Le budget doit inclure la livraison, le montage, les raccordements, l’entretien et la remise en état. Notre méthode pour planifier un budget d’aménagement permet de séparer besoins indispensables, adaptations réversibles et travaux durables.

Checklist avant de valider l’aménagement

  • Le parcours depuis l’entrée jusqu’au meuble a été essayé avec l’équipement habituel.
  • Les portes, tiroirs et repose-pieds ont été dessinés en position ouverte.
  • La personne atteint les commandes et les objets fréquents sans perdre son équilibre.
  • La hauteur de transfert a été mesurée en charge et testée, pas choisie dans une liste générique.
  • Les zones sous table accueillent réellement les genoux, les repose-pieds et les accoudoirs.
  • Les surfaces nécessaires à un aidant ou à un lève-personne restent libres.
  • Chaque meuble résiste aux charges décentrées prévues et ne glisse pas.
  • Les fixations correspondent au support; une armoire fixée n’est pas utilisée comme barre d’appui.
  • Les mécanismes motorisés ne pincent ni câble, ni membre, ni objet.
  • Les transformations du logement ont reçu les accords du bailleur et du financeur avant commande.
  • Les notices, références, garanties et coordonnées du service ont été conservées.

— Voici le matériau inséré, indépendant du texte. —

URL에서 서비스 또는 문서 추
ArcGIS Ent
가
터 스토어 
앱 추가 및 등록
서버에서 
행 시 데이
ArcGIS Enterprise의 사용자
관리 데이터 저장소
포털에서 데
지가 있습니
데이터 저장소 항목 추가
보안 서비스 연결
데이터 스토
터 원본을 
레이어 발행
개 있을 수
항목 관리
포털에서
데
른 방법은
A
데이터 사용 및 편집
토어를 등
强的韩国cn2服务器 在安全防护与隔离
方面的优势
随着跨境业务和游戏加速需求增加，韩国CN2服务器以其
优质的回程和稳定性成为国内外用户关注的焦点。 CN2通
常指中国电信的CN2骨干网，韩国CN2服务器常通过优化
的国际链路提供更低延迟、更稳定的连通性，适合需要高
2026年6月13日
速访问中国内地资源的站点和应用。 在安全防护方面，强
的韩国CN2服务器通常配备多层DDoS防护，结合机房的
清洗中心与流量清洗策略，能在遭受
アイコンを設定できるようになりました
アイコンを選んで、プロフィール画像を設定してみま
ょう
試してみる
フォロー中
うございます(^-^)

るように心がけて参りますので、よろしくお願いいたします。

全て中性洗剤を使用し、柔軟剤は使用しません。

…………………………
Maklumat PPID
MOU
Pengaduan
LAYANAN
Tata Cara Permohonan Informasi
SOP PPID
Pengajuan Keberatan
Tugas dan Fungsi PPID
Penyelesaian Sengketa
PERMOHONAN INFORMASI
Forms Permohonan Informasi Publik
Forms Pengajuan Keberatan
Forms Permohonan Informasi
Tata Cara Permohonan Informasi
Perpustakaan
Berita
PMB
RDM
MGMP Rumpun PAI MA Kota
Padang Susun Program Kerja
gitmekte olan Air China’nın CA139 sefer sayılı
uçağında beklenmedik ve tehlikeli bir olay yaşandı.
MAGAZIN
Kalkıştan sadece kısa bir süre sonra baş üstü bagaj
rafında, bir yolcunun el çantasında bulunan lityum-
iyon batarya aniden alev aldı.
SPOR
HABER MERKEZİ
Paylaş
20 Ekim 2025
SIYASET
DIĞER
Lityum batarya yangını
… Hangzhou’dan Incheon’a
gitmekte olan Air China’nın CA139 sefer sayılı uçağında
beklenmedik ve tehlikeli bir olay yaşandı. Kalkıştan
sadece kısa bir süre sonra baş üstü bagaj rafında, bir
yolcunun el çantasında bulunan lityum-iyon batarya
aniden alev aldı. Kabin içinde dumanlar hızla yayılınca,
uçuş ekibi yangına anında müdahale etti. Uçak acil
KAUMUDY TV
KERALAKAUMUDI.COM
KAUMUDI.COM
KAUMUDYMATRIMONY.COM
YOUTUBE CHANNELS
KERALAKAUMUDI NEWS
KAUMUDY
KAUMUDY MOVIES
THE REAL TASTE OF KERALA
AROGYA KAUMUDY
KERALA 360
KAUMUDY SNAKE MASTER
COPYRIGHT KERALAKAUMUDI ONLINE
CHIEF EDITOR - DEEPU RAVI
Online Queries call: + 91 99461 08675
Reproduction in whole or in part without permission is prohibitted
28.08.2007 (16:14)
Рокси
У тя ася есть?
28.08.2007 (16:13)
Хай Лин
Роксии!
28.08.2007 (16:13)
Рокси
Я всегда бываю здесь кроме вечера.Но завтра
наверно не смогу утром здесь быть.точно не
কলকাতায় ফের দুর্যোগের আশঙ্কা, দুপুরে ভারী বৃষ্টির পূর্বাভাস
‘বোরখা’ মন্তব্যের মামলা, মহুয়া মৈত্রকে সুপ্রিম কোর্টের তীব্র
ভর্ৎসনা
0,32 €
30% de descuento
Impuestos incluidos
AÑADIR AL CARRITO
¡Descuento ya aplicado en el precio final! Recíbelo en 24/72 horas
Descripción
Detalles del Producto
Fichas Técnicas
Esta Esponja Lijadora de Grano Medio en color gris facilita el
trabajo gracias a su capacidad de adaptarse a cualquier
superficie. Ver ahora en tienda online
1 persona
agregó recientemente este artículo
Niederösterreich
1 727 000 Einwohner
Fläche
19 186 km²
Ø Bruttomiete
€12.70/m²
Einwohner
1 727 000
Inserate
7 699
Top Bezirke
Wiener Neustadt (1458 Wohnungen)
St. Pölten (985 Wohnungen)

Le résultat se juge sur une séquence simple: entrer, approcher, utiliser et repartir. Si l’une de ces étapes impose une contorsion, une aide imprévue ou le déplacement d’un autre meuble, l’aménagement n’est pas terminé. Une adaptation réussie peut être discrète et cohérente avec le reste de la pièce, mais sa première qualité reste d’être utilisable par la personne qui y vit.